Grand Challenges Explorations is a U.S. $100 million initiative funded by the Bill & Melinda Gates Foundation. Launched in 2008, more than 1,070 projects in more than 60 countries have received Grand Challenges Explorations grants. The grant program is open to anyone from any discipline and from any organization. The initiative uses an agile, accelerated grant-making process with short two-page online applications and no preliminary data required. Initial grants of US $100,000 are awarded two times a year. Successful projects have the opportunity to receive a follow-on grant of up to US $1 million.

Established in 1930, the Yerkes National Primate Research Center paved the way for what has become the National Institutes of Health-funded National Primate Research Center (NPRC) program. For more than eight decades, the Yerkes Research Center has been dedicated to conducting essential basic science and translational research to advance scientific understanding and to improve human health and well-being. Today, the Yerkes Research Center is one of only eight NPRCs. The center provides leadership, training and resources to foster scientific creativity, collaboration and discoveries, and research at the center is grounded in scientific integrity, expert knowledge, respect for colleagues, an open exchange of ideas and compassionate, quality animal care.
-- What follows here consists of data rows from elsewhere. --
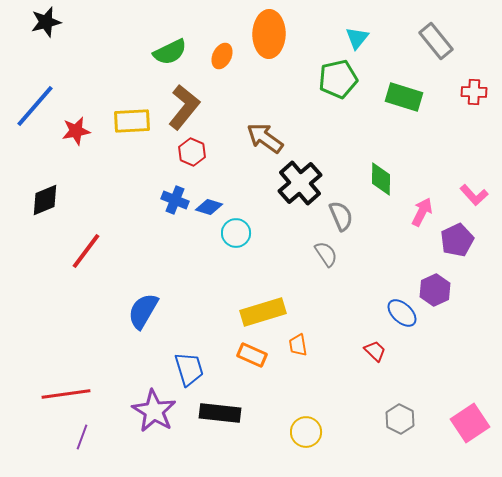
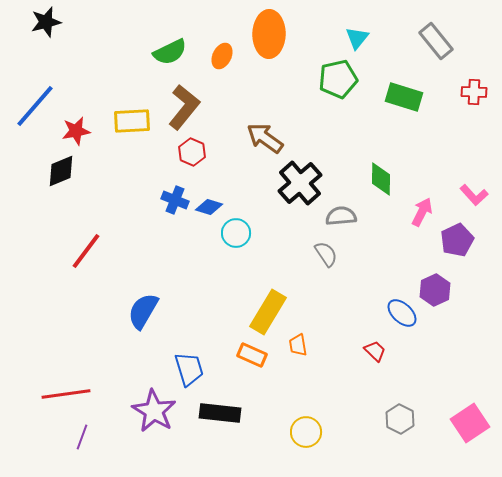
black diamond at (45, 200): moved 16 px right, 29 px up
gray semicircle at (341, 216): rotated 72 degrees counterclockwise
yellow rectangle at (263, 312): moved 5 px right; rotated 42 degrees counterclockwise
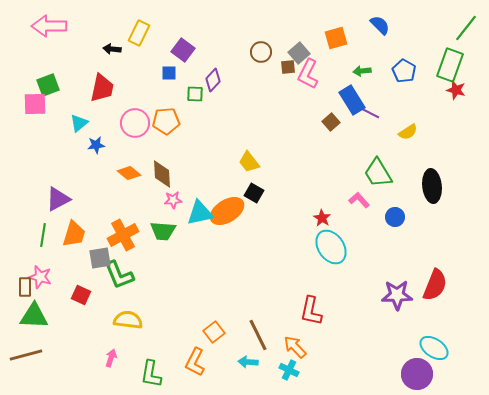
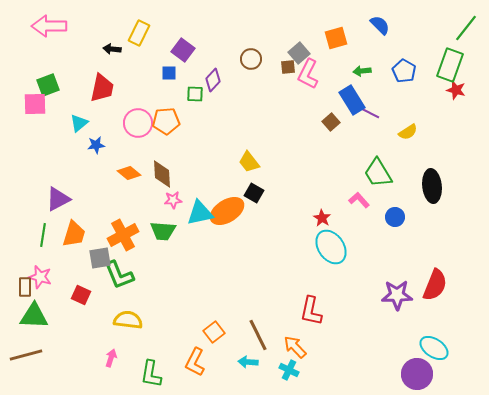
brown circle at (261, 52): moved 10 px left, 7 px down
pink circle at (135, 123): moved 3 px right
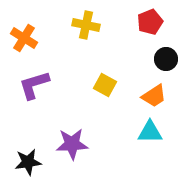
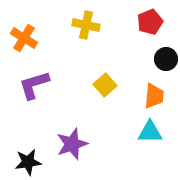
yellow square: rotated 20 degrees clockwise
orange trapezoid: rotated 52 degrees counterclockwise
purple star: rotated 16 degrees counterclockwise
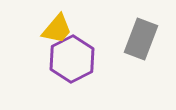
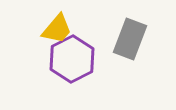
gray rectangle: moved 11 px left
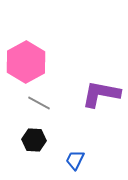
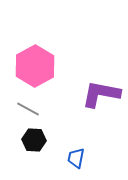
pink hexagon: moved 9 px right, 4 px down
gray line: moved 11 px left, 6 px down
blue trapezoid: moved 1 px right, 2 px up; rotated 15 degrees counterclockwise
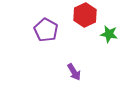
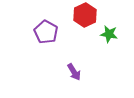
purple pentagon: moved 2 px down
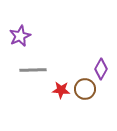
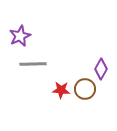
gray line: moved 6 px up
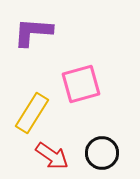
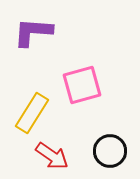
pink square: moved 1 px right, 1 px down
black circle: moved 8 px right, 2 px up
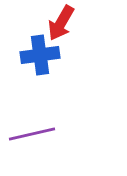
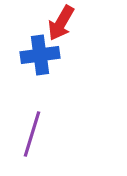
purple line: rotated 60 degrees counterclockwise
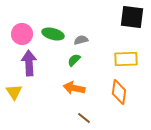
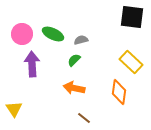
green ellipse: rotated 10 degrees clockwise
yellow rectangle: moved 5 px right, 3 px down; rotated 45 degrees clockwise
purple arrow: moved 3 px right, 1 px down
yellow triangle: moved 17 px down
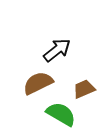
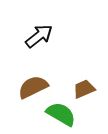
black arrow: moved 18 px left, 14 px up
brown semicircle: moved 5 px left, 4 px down
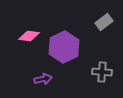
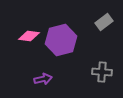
purple hexagon: moved 3 px left, 7 px up; rotated 12 degrees clockwise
In the fields of microbiology and immunology, infectious diseases, pharmacology and drug discovery, transplantation, neurologic and psychiatric diseases, as well as behavioral, cognitive and developmental neuroscience, Yerkes scientists use innovative experimental models and cutting-edge technologies to explore and test transformative concepts aimed at: preventing and treating viral diseases such as AIDS; designing novel vaccines for infectious diseases such as malaria and tuberculosis; enhancing the potential of organ transplantation and regenerative medicine; discovering new drugs and drug classes through high-throughput screening; defining the basic neurobiology and genetics of social behavior and developing new therapies for disorders such as autism and drug addiction; understanding the biology of neurodegenerative diseases, such Alzheimer's and Parkinson's diseases; and advancing knowledge about the evolutionary links between biology and behavior.